The CLF-Lerner Fellowship Program was established in 2003 to support doctoral students at the Johns Hopkins University who are committed to investigating public health challenges associated with the current food system and the creation of a healthy, just, equitable, and sustainable food systems. Price was one of the inaugural Fellows, supported in his pursuit of a doctoral degree from 2003 to 2005. Nachman’s support began in 2004. 

The three “retail meat” peer-reviewed papers by Casey, Davis, Innes, Nachman, Price, and colleagues are:

All five of the fellows—Casey, Davis, Innes, Nachman, and Price—collaborated on “Impact of a Statewide Livestock Antibiotic Use Policy on Resistance in Human Urine Isolates: A Synthetic Control Analysis,” published in Environmental Health Perspectives in 2023.

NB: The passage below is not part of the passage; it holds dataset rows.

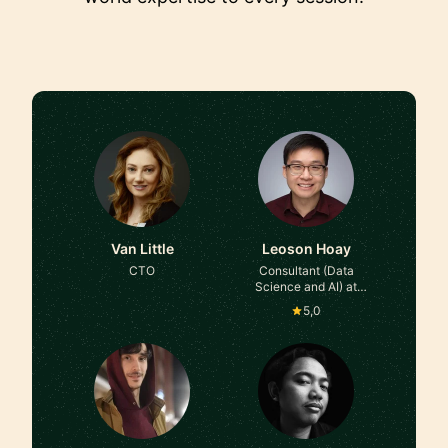
Van Little
Leoson Hoay
CTO
Consultant (Data
Science and AI) at
Diffusion Venture Studio
5,0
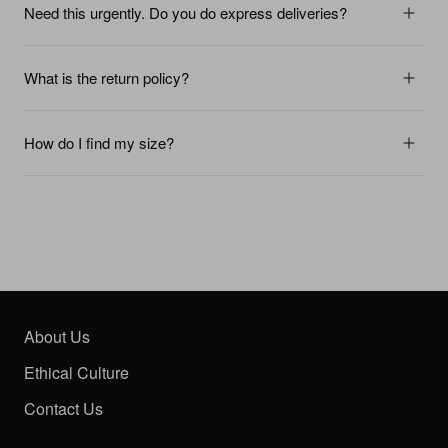
Need this urgently. Do you do express deliveries?
What is the return policy?
How do I find my size?
About Us
Ethical Culture
Contact Us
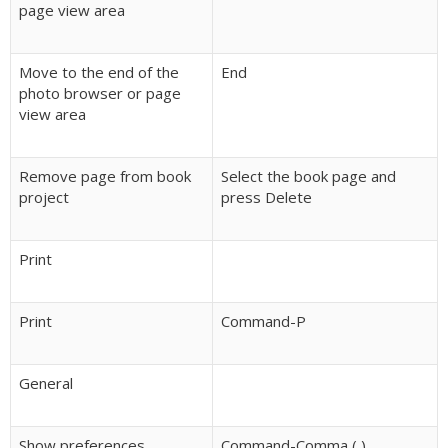
page view area
Move to the end of the
End
photo browser or page
view area
Remove page from book
Select the book page and
project
press Delete
Print
Print
Command-P
General
Show preferences
Command-Comma (,)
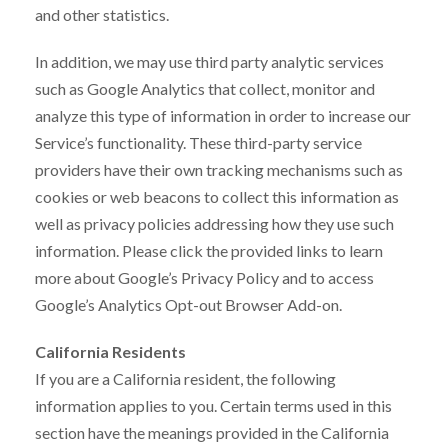
and other statistics.
In addition, we may use third party analytic services
such as Google Analytics that collect, monitor and
analyze this type of information in order to increase our
Service’s functionality. These third-party service
providers have their own tracking mechanisms such as
cookies or web beacons to collect this information as
well as privacy policies addressing how they use such
information. Please click the provided links to learn
more about Google’s Privacy Policy and to access
Google’s Analytics Opt-out Browser Add-on.
California Residents
If you are a California resident, the following
information applies to you. Certain terms used in this
section have the meanings provided in the California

The fellows have collaborated in different combinations to produce even more peer-reviewed research relevant to antimicrobial resistance and industrial food animal production:

Casey and Nachman collaborated on “Limitations of Reporting Requirements under California’s Livestock Antimicrobial Restriction Law,” published in Environmental Health Perspectives in 2024.

The same team, Casey and Nachman, created a corresponding policy brief for the Stanford Woods Institute for the Environment, “Monitoring Antimicrobial Use in Livestock Production: Learning from California,” published in 2024.

Casey, Davis, and Nachman collaborated on “A review of the effectiveness of current US policies on antimicrobial use in meat and poultry production,” published in Current Environmental Health Reports in 2022.